Вопрос: Я действительно не могу представить себе, чтобы переживание походило на нечто такое, что лишено воображения и проекций. Я не могу испытывать чувство участия в мире, просто таком, каков он есть, в котором вещи всего лишь происходят и возникают.
Ринпоче: Хорошо; а вас интересует выяснение этого вопроса?
Слушатель: Полагаю, что да.
Ринпоче: Видите ли, сделать это очень трудно. Причина трудности здесь заключена в том, что это делаете вы. Похоже на то, как если бы кто-то искал пропавшую лошадь; чтобы искать ее, нужно на ней ехать. Но, с другой стороны, вы, может быть, уже едете на этой потерянной лошади, а все еще продолжаете ее искать. Что-то вроде этого, можно воспользоваться каким-нибудь сходным примером.
Понимаете, в действительности нет такой вещи, как конечная реальность. Если бы она существовала, то по одной этой причине ее не могло бы быть. Здесь и заключена проблема. Таким образом, вы возвращаетесь назад, к самому простому. И, кажется, единственное, что вам можно сделать, —это практика. Она достаточно хороша.
Вопрос: В связи с этой вспышкой пробуждения при наличии внимательности к усилию, я все еще не понимаю, откуда и куда мы, как предполагается, возвращаемся.
Ринпоче: Когда происходит эта вспышка, вам не надо выяснять, откуда вы пришли, не надо оценивать происшедшее. Именно это я имею в виду, говоря о том, чтобы не отвлекать посланца. Вы также не нуждаетесь в идее о том, куда вы идете. После вспышки ваше осознание подобно снежинке, выпавшей из облака. Она как-нибудь усядется на поверхность почвы. У вас нет выбора.
Вопрос: Иногда внимательность к выдоху становится как будто чересчур преднамеренной. Это гораздо более похоже на то, что наблюдатель производит ее по указанию сверху, а не на то, что дыхание и внимательность совершаются одновременно.
Ринпоче: Здесь применим подход по принципу «прикоснись и иди». Вы касаетесь выдоха, а затем отказываетесь от обладания осознанием даже этого действия.

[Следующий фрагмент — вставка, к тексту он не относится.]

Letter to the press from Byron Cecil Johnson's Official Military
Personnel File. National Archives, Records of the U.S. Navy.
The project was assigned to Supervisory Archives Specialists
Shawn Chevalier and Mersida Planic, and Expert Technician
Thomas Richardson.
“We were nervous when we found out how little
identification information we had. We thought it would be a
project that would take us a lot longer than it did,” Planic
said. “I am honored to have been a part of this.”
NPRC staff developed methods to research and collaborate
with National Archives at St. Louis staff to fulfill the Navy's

Если вы попытаетесь постоянно обладать голым вниманием, тогда у вас возникнет проблема: вы станете очень ригидны, вы будете тянуться вперед. Поэтому вы прикасаетесь к дыханию и уходите вместе с ним. Таким образом существует ощущение свежести, смены воздуха. Оно подобно пульсированию или слушанью музыки: когда вы пытаетесь придерживаться одного такта, вы пропускаете другой. А при подобном образе действий вы начинаете слышать ритм; затем вы слышите также и музыку в ее целостности. То же самое и с любым переживанием. Другой пример — еда. Когда мы едим какую-то пищу, мы не чувствуем постоянно ее вкуса; он ощущается лишь периодически. Мы как бы парим над своим интересом; мы всегда только касаемся наивысшего пункта своего интереса. Так что стиль практики внимательности, выраженный в принципе «прикоснись и иди», заимствован из глубинного стиля ума. Если вы идете по этому пути, тогда не возникает никакой проблемы.
Вопрос: Я немного понимаю, каким образом внимательность к уму оказывается движением одиночного выстрела. Но в дальнейшем, если в дело вступает усилие, она более не кажется одновременной или спонтанной.
Ринпоче: Усилие проявляется только время от времени — в начале действия, в его середине и в конце. Например, вы держите этот микрофон, потому что вас интересует возможность задать вопрос. Сейчас, когда вы слушаете ответ, вы забыли о том, что держите микрофон; но то первоначальное усилие все еще нависает над ситуацией; вы продолжаете держать микрофон и не отбрасываете его. Таким образом в нашем усилии наличествует много колебаний вперед и назад; оно не поддерживается на постоянном уровне.